Publié le par Université de Lausanne (Source : Fabien Gris)

"Reconnaissance" - Revue XXI/XX - Reconnaissances littéraires

 

Dans le cadre de la création d’une nouvelle revue littéraire intitulée XXI/XX et consacrée à la littérature française des XXe et XXIe siècles, le comité de rédaction lance un appel à contributions pour le premier numéro. Celui-ci sera consacré à élucider le titre qu’elle s’est donné en prenant appui sur son sous-titre : Reconnaissances littéraires. Ce numéro inaugural, « Reconnaissance », a l’ambition de déplier les acceptions d’un mot-notion hérité de la poétique.

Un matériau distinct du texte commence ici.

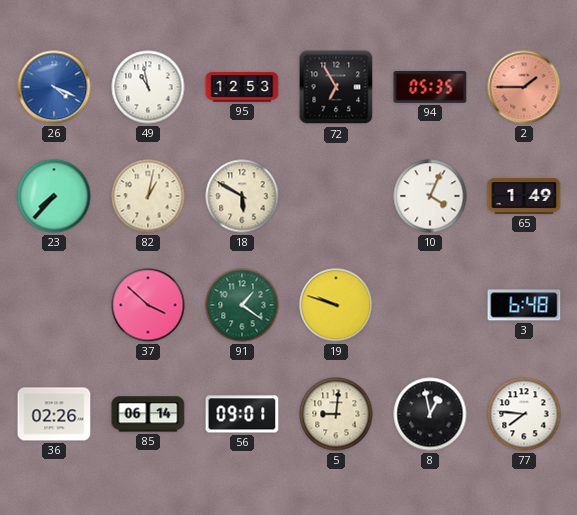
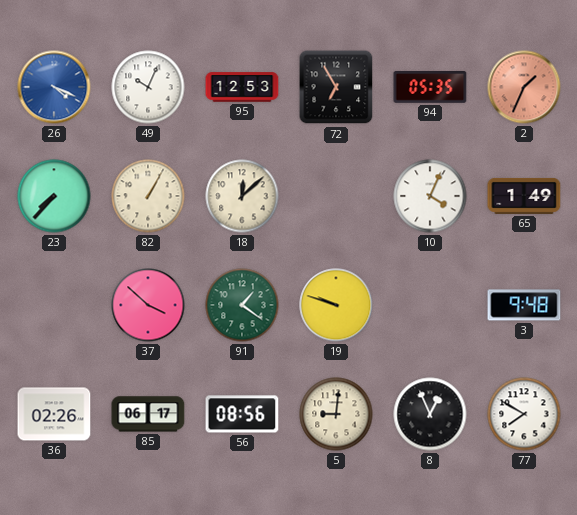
49: 10:58 -> 10:04
2: 1:45 -> 1:34
82: 1:02 -> 1:05
18: 5:50 -> 12:08
3: 6:48 -> 9:48
85: 06:14 -> 06:17
56: 09:01 -> 08:56
8: 12:58 -> 12:56
77: 7:46 -> 7:50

Le titre, XXI/XX, veut signifier la volonté de prendre pleinement appui sur le présent, pour embrasser le paysage littéraire du siècle précédent. La littérature du XXe siècle émet vers nous des signes de reconnaissance. Il nous revient de nous en saisir pour nous aider à démêler ce en quoi nous reconnaissons notre donne. Telle est sans doute l’une des ambitions de la revue, décrire l’état présent du souci littéraire, en prenant appui sur la littérature du XXe siècle, qui s’installe insensiblement dans le recul, le quant à soi d’une période révolue, mais dont nous nous sentons encore puissamment solidaires. C’est cette distance interne que nous voudrions explorer, cette étrangeté sournoise qui vient colorer ce qui s’éloigne. Le XXe siècle nous est familier. Il nous constitue. Nous nous y reconnaissons. Mieux que cela, il est sans doute passionnant de faire de ce mouvement sournois d’éloignement un objet d’exploration, une terra incognita à arpenter, vers laquelle envoyer des missions de reconnaissance. Au cours d’une conversation avec Walter Benjamin, Gide cite une phrase du Voyage autour du monde de Bougainville : « Lorsque nous quittâmes l’île, nous lui donnâmes le nom d’Île du Salut. » Il en propose aussitôt un bref commentaire : « Ce n’est qu’en quittant une chose que nous la nommons[1]. » Les paysages du XXe siècle ne sont encore qu’imparfaitement nommés. On peut avoir le sentiment qu’ils ont été cartographiés, parcourus en tous sens par des générations de vingtiémistes, mais nous sommes les premiers à qui ils se donnent avec la netteté paradoxale des choses qui s’éloignent.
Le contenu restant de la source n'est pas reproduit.